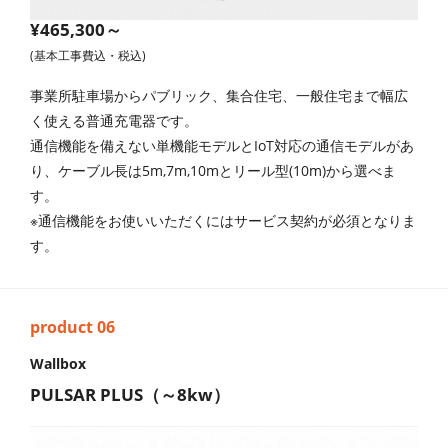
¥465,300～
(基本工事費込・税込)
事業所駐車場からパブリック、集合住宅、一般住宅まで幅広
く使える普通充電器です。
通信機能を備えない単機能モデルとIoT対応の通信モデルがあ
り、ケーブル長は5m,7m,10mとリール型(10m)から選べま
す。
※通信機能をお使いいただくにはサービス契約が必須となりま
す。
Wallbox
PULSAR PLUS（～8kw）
● ● ● ● ●
> Exercise goal:
Each entry should appear again exactly as written, pictures excluded.

> Solution to the problem:
¥465,300～
(基本工事費込・税込)
事業所駐車場からパブリック、集合住宅、一般住宅まで幅広
く使える普通充電器です。
通信機能を備えない単機能モデルとIoT対応の通信モデルがあ
り、ケーブル長は5m,7m,10mとリール型(10m)から選べま
す。
※通信機能をお使いいただくにはサービス契約が必須となりま
す。
Wallbox
PULSAR PLUS（～8kw）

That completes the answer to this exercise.